Update 1: I just spoke to someone involved with the project, and the source insists the project is not about rev split or consumer data, but more about trying to develop new formats and standards so that when the devices come in, the mag industry is ready.
Most of the mag website have become headline products, and if such tablets become the norm going ahead, as is the prevailing sentiment, then the mag industry needs to take advantage of the touch screen, full browser, video capability, interactivity and portability in a better way. One of the other things to be solved as part of JV: how does consumer pay once and then access it across all devices, unlike the clunky model WSJ has developed in charging for every format, including print, online, Blackberry, iPhone and Kindle.
The source confirmed that the JV is looking to bring in an equity partner and raise money for it. The independent company does have a timeline for launch with the product, but a lot depends on what kinds of devices get launched, and what kind of distribution the new mag venture gets. And my sense in speaking to the source is that the talks will be with likes of HP, Dell and others, outside of the Amazon-Apple combine, at least to begin with.

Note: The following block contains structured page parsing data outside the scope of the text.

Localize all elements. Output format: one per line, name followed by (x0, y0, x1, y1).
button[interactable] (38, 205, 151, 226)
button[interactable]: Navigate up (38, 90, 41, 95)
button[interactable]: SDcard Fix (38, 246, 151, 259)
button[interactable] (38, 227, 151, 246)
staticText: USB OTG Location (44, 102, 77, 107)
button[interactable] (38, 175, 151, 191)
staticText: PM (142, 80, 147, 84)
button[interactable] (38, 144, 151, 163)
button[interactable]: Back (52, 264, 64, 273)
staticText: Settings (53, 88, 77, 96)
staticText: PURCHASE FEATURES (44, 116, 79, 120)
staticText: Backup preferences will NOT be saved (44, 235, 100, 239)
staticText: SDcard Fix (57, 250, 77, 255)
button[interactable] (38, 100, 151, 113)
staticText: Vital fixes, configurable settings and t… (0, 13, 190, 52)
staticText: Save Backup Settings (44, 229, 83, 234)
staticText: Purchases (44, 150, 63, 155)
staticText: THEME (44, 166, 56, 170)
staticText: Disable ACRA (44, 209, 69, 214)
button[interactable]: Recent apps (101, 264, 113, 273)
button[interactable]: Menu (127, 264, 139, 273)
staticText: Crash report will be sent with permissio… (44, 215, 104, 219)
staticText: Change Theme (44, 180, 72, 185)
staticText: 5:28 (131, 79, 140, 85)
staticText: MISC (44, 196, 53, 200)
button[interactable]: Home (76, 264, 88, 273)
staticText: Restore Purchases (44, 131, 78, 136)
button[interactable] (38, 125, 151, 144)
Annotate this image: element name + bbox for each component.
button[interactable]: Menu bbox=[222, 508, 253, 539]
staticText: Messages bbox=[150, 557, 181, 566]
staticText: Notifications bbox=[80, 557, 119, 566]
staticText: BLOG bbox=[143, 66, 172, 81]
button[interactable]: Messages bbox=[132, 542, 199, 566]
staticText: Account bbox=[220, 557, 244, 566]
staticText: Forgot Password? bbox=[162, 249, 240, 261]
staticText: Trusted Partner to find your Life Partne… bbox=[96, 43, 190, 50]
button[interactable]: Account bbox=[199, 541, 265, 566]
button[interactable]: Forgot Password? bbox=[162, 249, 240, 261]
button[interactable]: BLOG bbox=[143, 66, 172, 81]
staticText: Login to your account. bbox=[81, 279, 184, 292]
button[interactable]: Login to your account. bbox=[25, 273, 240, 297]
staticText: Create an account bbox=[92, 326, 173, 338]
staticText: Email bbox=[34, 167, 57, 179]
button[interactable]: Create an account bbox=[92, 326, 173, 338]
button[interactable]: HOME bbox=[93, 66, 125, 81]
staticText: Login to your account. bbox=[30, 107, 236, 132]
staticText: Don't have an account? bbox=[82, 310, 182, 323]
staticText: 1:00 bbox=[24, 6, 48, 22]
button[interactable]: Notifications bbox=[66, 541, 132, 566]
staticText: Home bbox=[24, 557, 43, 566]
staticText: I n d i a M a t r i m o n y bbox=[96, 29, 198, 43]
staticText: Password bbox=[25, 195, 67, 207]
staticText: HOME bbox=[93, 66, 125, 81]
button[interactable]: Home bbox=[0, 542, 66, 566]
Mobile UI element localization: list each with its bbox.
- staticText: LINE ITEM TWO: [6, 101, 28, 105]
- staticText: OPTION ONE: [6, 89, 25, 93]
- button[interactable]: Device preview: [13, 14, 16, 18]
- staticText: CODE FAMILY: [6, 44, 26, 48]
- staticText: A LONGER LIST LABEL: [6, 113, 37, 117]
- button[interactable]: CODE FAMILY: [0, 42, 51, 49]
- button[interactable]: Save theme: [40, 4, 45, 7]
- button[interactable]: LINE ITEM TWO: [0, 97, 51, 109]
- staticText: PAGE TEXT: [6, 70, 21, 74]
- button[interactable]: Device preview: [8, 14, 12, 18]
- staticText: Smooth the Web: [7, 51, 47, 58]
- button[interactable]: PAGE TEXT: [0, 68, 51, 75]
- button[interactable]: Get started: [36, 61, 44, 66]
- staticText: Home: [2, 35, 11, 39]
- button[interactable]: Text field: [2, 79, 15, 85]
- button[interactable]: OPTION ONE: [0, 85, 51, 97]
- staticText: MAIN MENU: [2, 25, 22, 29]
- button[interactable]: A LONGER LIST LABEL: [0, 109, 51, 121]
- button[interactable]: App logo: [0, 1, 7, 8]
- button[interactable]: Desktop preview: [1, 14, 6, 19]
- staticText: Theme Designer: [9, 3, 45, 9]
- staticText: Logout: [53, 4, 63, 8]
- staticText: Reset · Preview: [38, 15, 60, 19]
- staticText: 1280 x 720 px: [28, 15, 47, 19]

By the way, Time Inc already has a magazine industry wide effort JV going in Maghound (though owned fully by Time), which isn’t exactly burning up the charts anywhere.
Update 2: From a top exec at one of the companies planning to be part of this JV, with a healthy amount of skepticism: “I do think it’s a reasonable thing to say that it would make sense for a big print publisher to at least explore what might be achieved (consumer scale? Leverage?) by working with others of similar stature…whether or not a deal could be done that satisfied the respective parties is the question, and could be a reason for such a company to look for individual solutions in parallel. Things move so fast in our world that you really can’t put all your bets in one place…if it fails you are nowhere…Hearst and CondeNast co-own the distributor CoMag, which is some proof that deals between competitors are not 100 percent impossible. Meanwhile there are a million different kinds of companies trying to crack this nut…”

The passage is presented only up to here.